EXERCISE PROMPT ->
Match on the string "Step" in the entries below and return every matching line.
=====
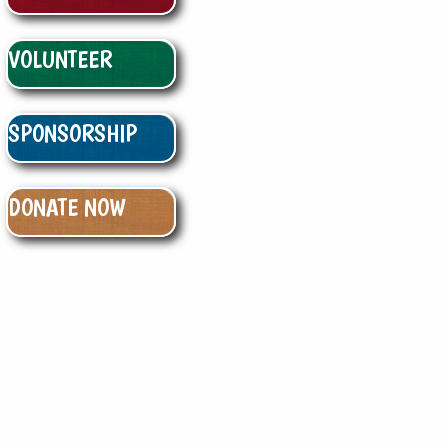
VOLUNTEER
SPONSORSHIP
DONATE NOW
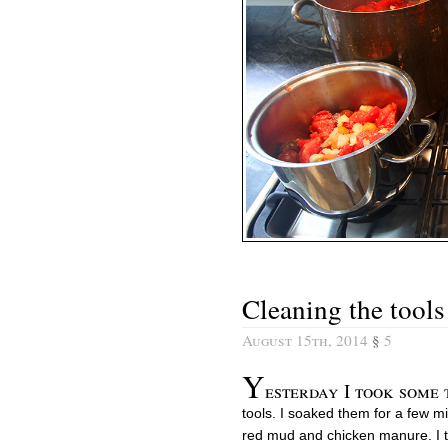
Cleaning the tools
August 15th, 2014
§
5
Y
esterday I took some
tools. I soaked them for a few m
red mud and chicken manure. I t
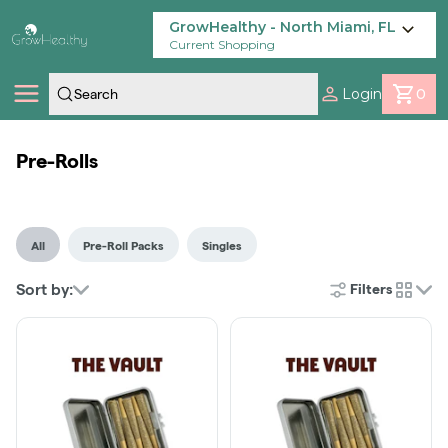
Skip
Navigation
GrowHealthy - North Miami, FL
Current Shopping
Login
0
Shop
Pre-Rolls
Locations
All
Pre-Roll Packs
Singles
Savings
Sort by:
Filters
cards
Our Brands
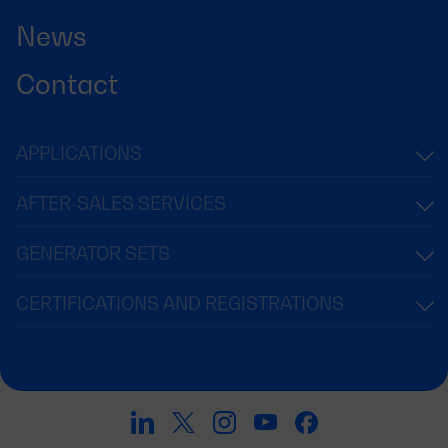
News
Contact
APPLICATIONS
AFTER-SALES SERVICES
GENERATOR SETS
CERTIFICATIONS AND REGISTRATIONS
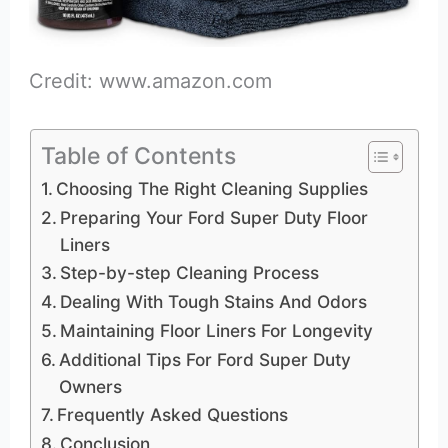
Credit: www.amazon.com
Table of Contents
Choosing The Right Cleaning Supplies
Preparing Your Ford Super Duty Floor
Liners
Step-by-step Cleaning Process
Dealing With Tough Stains And Odors
Maintaining Floor Liners For Longevity
Additional Tips For Ford Super Duty
Owners
Frequently Asked Questions
Conclusion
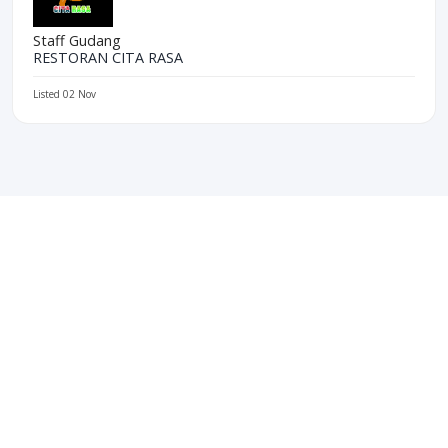
Staff Gudang
RESTORAN CITA RASA
Listed 02 Nov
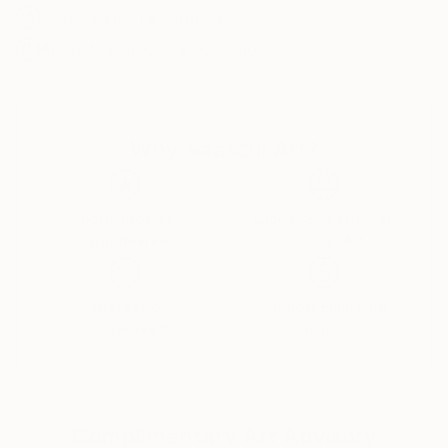
Drawing from his sustained experience of life in
Featured in the Catalog
Japan, Norgaard’s paintings move between urban
Artist featured in a collection
observation and imagined symbolic space. Recent
works explore blue-toned urban scenes, isolated
figures, screen-mediated portraits, nocturnal
imagery, and the tension between public space and
Why Saatchi Art?
private inner life. Across his paintings, figures,
objects, crowds, and dreamlike landscapes become
carriers of mood, memory, and quiet unease.
Thousands of
Global Selection of
5-Star Reviews
Original Art
Satisfaction
Support Emerging
Guaranteed
Artists
Complimentary Art Advisory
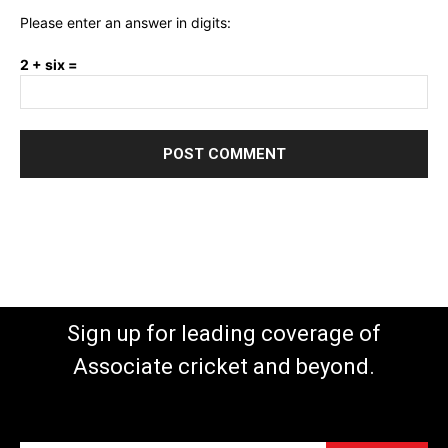
Please enter an answer in digits:
2 + six =
Sign up for leading coverage of
Associate cricket and beyond.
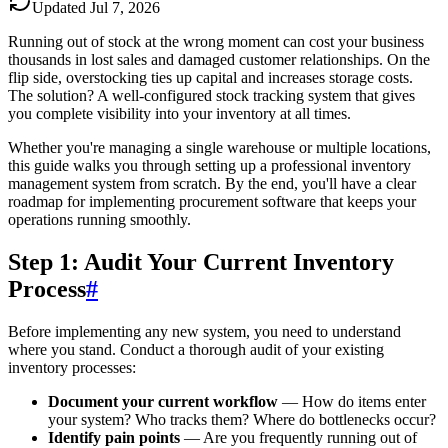
Updated
Jul 7, 2026
Running out of stock at the wrong moment can cost your business
thousands in lost sales and damaged customer relationships. On the
flip side, overstocking ties up capital and increases storage costs.
The solution? A well-configured stock tracking system that gives
you complete visibility into your inventory at all times.
Whether you're managing a single warehouse or multiple locations,
this guide walks you through setting up a professional inventory
management system from scratch. By the end, you'll have a clear
roadmap for implementing procurement software that keeps your
operations running smoothly.
Step 1: Audit Your Current Inventory
Process
#
Before implementing any new system, you need to understand
where you stand. Conduct a thorough audit of your existing
inventory processes:
Document your current workflow
— How do items enter
your system? Who tracks them? Where do bottlenecks occur?
Identify pain points
— Are you frequently running out of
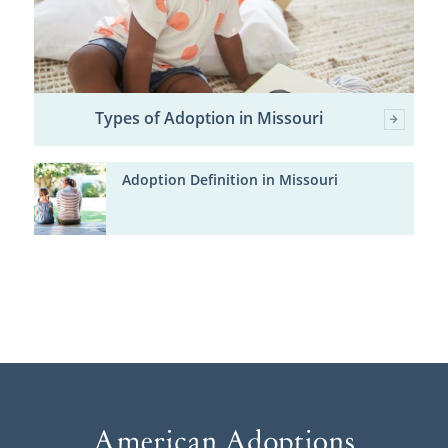
Types of Adoption in Missouri
Adoption Definition in Missouri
=====
RESULT BELOW ->
Step-by-step Cleaning Process
Step 1: Audit Your Current Inventory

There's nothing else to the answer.